Road & Bridge Rating
The Ottawa County Road Commission has implemented an asset management program utilized the PASER road rating process and bi-annual bridge inspections to determine optimal use of funds for roads and bridge system planning and improvement purposes. The PASER rating process and bi-annual bridge inspections are recognized by Federal and State governmental agencies as proper formats to use in determining effective/efficient road and bridge system enhancements.
PASER Condition Rating
PASER (Pavement Surface Evaluation and Rating) is a method of rating roads that utilizes a ten-point scale. It is a visual test of the surface condition of the road. Structural or geometric defects are only considered in that they would be manifested by particular conditions at the surface. In other words, surface condition can suggest certain subsurface defects.
A “Good” PASER rating indicates that a road surface was recently reconstructed or rehabilitated. These roads show very little or no sign of distress and require only routine maintenance such as sweeping and light crack sealing.
A “Fair” PASER rating indicates a road is still structurally sound but the surface is beginning to deteriorate. These roads require preventative maintenance (crack sealing, chip sealing, or overlays).
A “Poor” PASER rating indicates that a road has failed structurally and needs to be rehabilitated or reconstructed.
The goal of asset management is to properly utilize preventative maintenance to prevent roads from deteriorating to a point where they need structural improvement.
Road Condition (PASER Rating) History
Gravel Road Rating
The evaluation of gravel roads requires a different perspective than evaluations of pavement. This is due to the nature of gravel roads and their variability. Surface conditions on gravel roads can change literally overnight. Heavy rains and local heavy traffic can dramatically change the surface characteristics of gravel roads from one day to the next. The most important factors in evaluating gravel roads are the road cross section, drainage, and adequacy of the gravel layer.
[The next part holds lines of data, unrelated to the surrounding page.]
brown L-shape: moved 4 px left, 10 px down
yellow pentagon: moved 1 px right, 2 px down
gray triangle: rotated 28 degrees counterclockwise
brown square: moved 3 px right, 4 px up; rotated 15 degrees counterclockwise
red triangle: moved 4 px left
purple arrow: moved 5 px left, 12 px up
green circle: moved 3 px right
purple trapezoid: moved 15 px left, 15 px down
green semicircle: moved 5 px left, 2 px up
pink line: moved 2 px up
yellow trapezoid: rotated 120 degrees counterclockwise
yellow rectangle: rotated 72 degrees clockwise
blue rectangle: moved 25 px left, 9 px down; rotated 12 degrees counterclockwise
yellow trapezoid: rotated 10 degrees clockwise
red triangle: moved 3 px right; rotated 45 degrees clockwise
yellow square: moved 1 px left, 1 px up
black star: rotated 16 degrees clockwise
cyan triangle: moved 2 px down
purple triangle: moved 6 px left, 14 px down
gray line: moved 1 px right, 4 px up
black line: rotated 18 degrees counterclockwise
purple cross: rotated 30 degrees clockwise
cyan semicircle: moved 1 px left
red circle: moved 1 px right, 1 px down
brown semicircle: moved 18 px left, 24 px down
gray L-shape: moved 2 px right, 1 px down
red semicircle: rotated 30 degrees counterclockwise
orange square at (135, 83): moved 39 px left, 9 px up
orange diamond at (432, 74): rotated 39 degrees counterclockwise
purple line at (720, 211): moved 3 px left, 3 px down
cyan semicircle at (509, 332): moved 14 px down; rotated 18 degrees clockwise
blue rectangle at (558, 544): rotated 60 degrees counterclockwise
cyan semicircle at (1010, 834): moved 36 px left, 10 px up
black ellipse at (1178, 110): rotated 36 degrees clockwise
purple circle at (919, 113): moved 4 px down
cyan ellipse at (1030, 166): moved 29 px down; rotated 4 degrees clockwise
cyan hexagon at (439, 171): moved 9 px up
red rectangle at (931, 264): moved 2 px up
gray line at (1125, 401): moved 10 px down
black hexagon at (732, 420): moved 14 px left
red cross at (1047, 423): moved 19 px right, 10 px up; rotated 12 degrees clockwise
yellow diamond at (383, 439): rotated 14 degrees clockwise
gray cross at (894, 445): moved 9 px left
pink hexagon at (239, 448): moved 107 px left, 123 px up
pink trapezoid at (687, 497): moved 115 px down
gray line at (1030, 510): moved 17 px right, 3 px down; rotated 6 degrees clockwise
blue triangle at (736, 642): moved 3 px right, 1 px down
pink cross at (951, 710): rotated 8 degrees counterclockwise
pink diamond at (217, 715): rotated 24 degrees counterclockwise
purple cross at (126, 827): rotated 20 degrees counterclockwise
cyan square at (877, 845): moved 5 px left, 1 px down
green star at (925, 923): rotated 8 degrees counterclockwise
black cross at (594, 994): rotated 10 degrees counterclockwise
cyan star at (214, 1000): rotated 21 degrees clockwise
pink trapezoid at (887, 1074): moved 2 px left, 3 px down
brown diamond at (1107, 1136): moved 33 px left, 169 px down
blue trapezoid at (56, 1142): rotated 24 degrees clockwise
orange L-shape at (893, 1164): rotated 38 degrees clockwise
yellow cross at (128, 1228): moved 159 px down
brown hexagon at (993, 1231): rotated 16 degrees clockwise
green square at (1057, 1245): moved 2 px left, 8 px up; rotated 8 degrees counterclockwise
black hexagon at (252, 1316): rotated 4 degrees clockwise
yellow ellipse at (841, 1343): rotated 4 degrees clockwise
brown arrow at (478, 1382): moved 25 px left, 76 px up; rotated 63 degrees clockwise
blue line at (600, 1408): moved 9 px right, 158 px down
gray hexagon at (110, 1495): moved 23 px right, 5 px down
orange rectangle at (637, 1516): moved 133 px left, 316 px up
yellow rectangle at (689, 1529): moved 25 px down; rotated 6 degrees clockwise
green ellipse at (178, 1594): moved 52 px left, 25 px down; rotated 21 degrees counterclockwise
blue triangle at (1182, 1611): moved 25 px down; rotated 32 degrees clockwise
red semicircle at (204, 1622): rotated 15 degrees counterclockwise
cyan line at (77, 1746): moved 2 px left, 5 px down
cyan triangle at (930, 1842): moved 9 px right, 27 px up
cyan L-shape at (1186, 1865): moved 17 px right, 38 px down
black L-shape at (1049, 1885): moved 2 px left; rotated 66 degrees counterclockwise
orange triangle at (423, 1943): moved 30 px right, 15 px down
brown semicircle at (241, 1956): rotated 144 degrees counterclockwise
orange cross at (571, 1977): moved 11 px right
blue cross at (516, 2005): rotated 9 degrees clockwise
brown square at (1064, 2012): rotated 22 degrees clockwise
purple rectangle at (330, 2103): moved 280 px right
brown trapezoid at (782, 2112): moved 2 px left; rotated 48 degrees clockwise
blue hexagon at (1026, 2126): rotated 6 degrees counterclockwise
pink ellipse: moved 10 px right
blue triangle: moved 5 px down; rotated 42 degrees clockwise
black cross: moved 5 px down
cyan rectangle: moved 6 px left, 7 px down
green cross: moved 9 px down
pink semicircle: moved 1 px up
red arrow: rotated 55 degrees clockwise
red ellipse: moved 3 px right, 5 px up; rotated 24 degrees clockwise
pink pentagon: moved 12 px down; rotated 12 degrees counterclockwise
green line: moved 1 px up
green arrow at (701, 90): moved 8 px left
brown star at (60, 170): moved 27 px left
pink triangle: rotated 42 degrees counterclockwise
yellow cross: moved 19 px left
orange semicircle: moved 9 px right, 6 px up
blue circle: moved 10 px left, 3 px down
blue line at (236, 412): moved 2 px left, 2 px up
Bridges in Michigan are given a good, fair, or poor rating based on the National Bridge Inventory (NBI) rating scale, which was created by the Federal Highway Administration to evaluate a bridge’s deficiencies and to ensure the safety of road users. Bridges are inspected bi-annually by certified OCRC staff and the rating results include a structural evaluation of deck, superstructure, substructure, and culvert on a 0-9 scale.